As you can see, the second one is kind of logical extension of the first one. And as you might have observed, the dictionary will add one entry for every word in about the order its put inside. So after td1 has been added to the vocab, asking for the vocab will yield '1','2','3','4','5','6','7','8','9','10' Now one would tend to add td2, but this this will cause the fragmentation fault as soon as we call model.train(td2)

But if you do it this way:

td1 = TaggedDocument(words=['1','2','3','4','5','6','7','8','9','10'], tags=[]),
td2 = TaggedDocument(words=['1','2','3','4','5','6','7','8','9','10','11','12','13','14','15'], tags=[]),

you can actually train after adding td2 to the vocab.

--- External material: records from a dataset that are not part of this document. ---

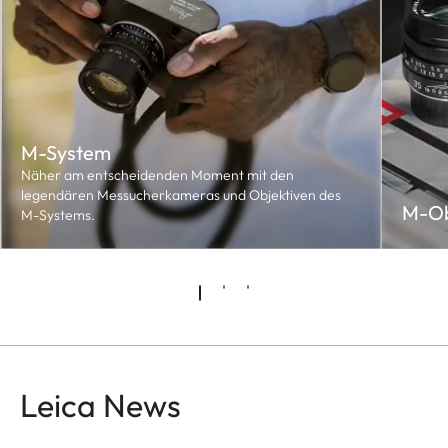
M-System
Näher am entscheidenden Moment mit den
legendären Messucherkameras und Objektiven des
M-Ob
M-Systems.
Leica News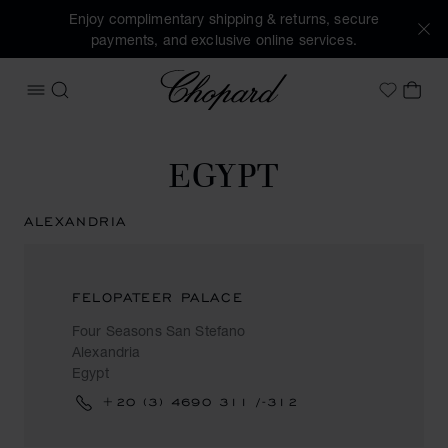
Enjoy complimentary shipping & returns, secure
payments, and exclusive online services.
Chopard
OPEN MENU
SEARCH
MY 
My Wish
EGYPT
ALEXANDRIA
FELOPATEER PALACE
Four Seasons San Stefano
Alexandria
Egypt
+20 (3) 4690 311 /-312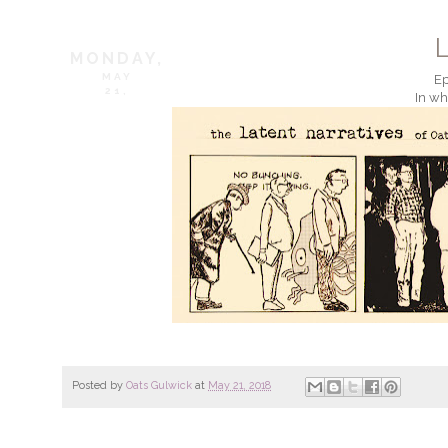
MONDAY,
MAY
Ep
21,
In wh
Posted by
Oats Gulwick
at
May 21, 2018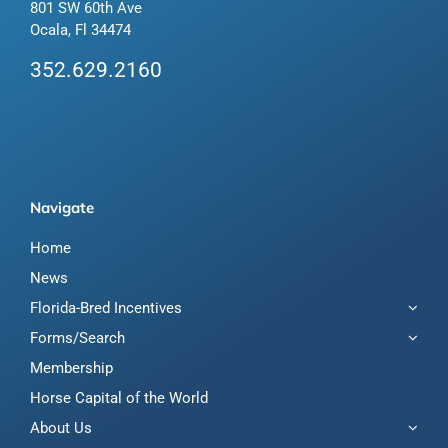
801 SW 60th Ave
Ocala, Fl 34474
352.629.2160
Navigate
Home
News
Florida-Bred Incentives
Forms/Search
Membership
Horse Capital of the World
About Us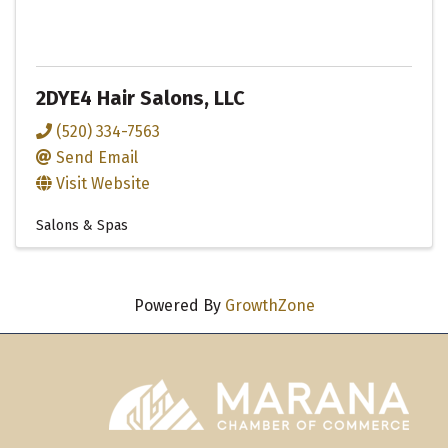
2DYE4 Hair Salons, LLC
(520) 334-7563
Send Email
Visit Website
Salons & Spas
Powered By
GrowthZone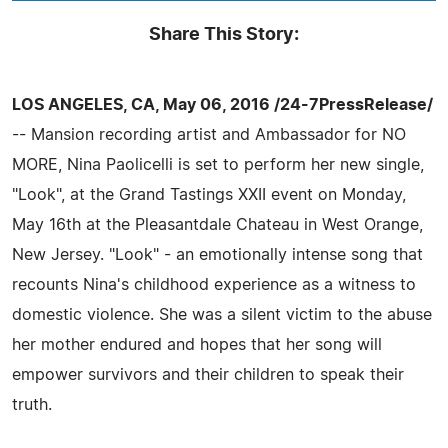
Share This Story:
LOS ANGELES, CA, May 06, 2016 /24-7PressRelease/
-- Mansion recording artist and Ambassador for NO
MORE, Nina Paolicelli is set to perform her new single,
"Look", at the Grand Tastings XXII event on Monday,
May 16th at the Pleasantdale Chateau in West Orange,
New Jersey. "Look" - an emotionally intense song that
recounts Nina's childhood experience as a witness to
domestic violence. She was a silent victim to the abuse
her mother endured and hopes that her song will
empower survivors and their children to speak their
truth.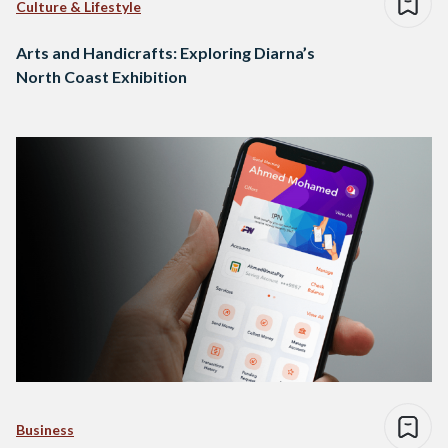
Culture & Lifestyle
Arts and Handicrafts: Exploring Diarna’s
North Coast Exhibition
Business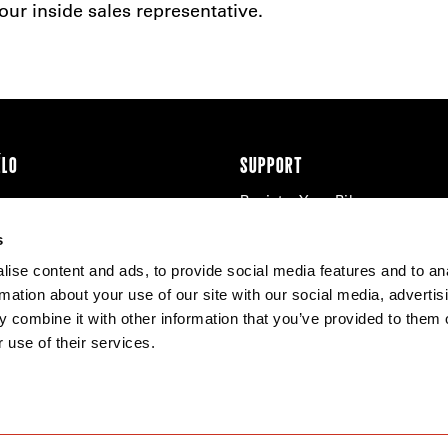
ur inside sales representative.
ÉLO
SUPPORT
Register Your Bike
cy & Cookies
Contact Us
s
Warranty
ise content and ads, to provide social media features and to an
Knowledge Base
rmation about your use of our site with our social media, advertis
Product Manuals
 combine it with other information that you’ve provided to them o
Bike Archive
 use of their services.
Reserve Wheels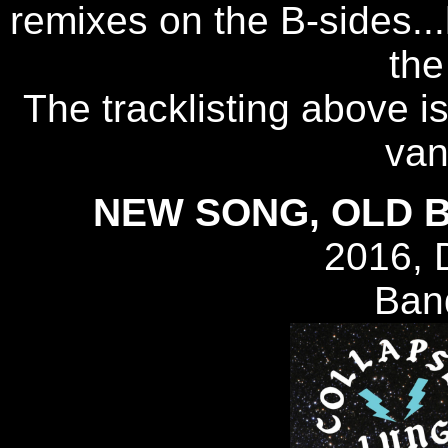
remixes on the B-sides..
the
The tracklisting above i
van
NEW SONG, OLD B
2016, 
Ban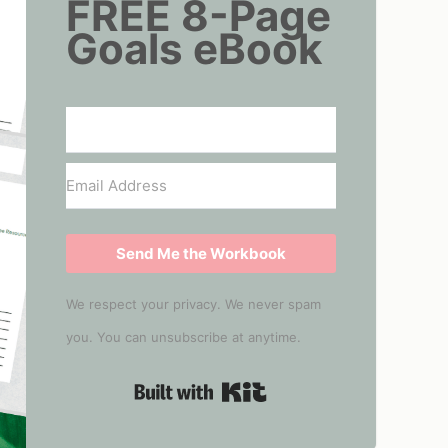
FREE 8-Page
Goals eBook
Send Me the Workbook
We respect your privacy. We never spam
you. You can unsubscribe at anytime.
Built with Kit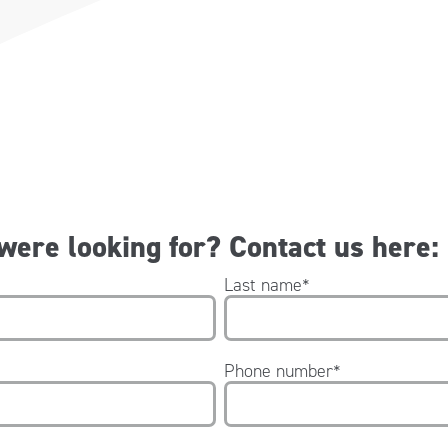
 were looking for? Contact us here:
Last name
*
Phone number
*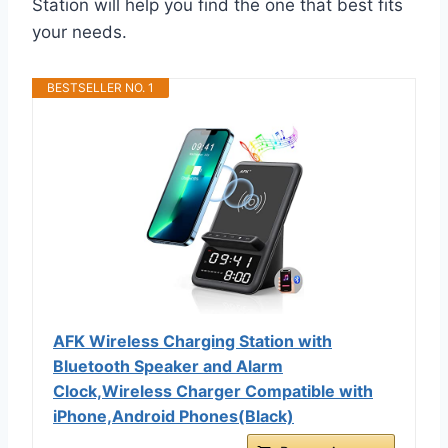
Station will help you find the one that best fits
your needs.
BESTSELLER NO. 1
AFK Wireless Charging Station with
Bluetooth Speaker and Alarm
Clock,Wireless Charger Compatible with
iPhone,Android Phones(Black)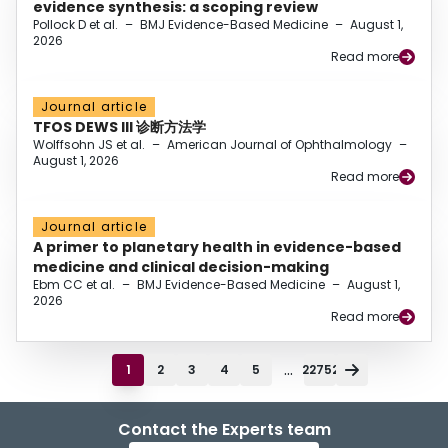
evidence synthesis: a scoping review
Pollock D et al.
–
BMJ Evidence-Based Medicine
–
August 1,
2026
Read more
Journal article
TFOS DEWS III 诊断方法学
Wolffsohn JS et al.
–
American Journal of Ophthalmology
–
August 1, 2026
Read more
Journal article
A primer to planetary health in evidence-based
medicine and clinical decision-making
Ebm CC et al.
–
BMJ Evidence-Based Medicine
–
August 1,
2026
Read more
...
1
2
3
4
5
22752
Contact the Experts team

It will get a bit harder when you need to insert words to the vocab

td1= TaggedDocument(words='Im','very','confused','and','astonished','about','almost','all','and','everything'] tags=[])
td2= TaggedDocument(words=['I','like','cats','and','docs'] tags=[])

td1's vocabulary representation would omit the second 'and', so it would look like this 'Im','very','confused','and','astonished','about','almost','all','everything' if you want to repeat the effect from the numbers I described, more work is needed. One need to extract the existing vocabulary and add all words that are NOT already inside the vocab in the order they appear, and offer all of this as new TaggedDocument:

td3 = TaggedDocument(words='Im','very','confused','and','astonished','about','almost','all','everything','I','like','cats','dogs'] tags=[])

Offering this "build_vocab(td3, update=True)" will allow you to train the existing model with td2

But... yes, there is always a but... while this does work with text (documents/words), as soon as you are trying to add tags to the whole thing, it will went back to segmentation fault itself to death. Not even the "offer a special TaggedDocument" trick can solve this :(

And this brought me into a dead end, because I really need those tags... Any chance someone might find a solution for this?

raccoon-science commented 2 years ago

Hello, @korostelevm I tried to run your code with gensim 4.1.2 and it failed. Perhaps you could share the environment you used to run this code?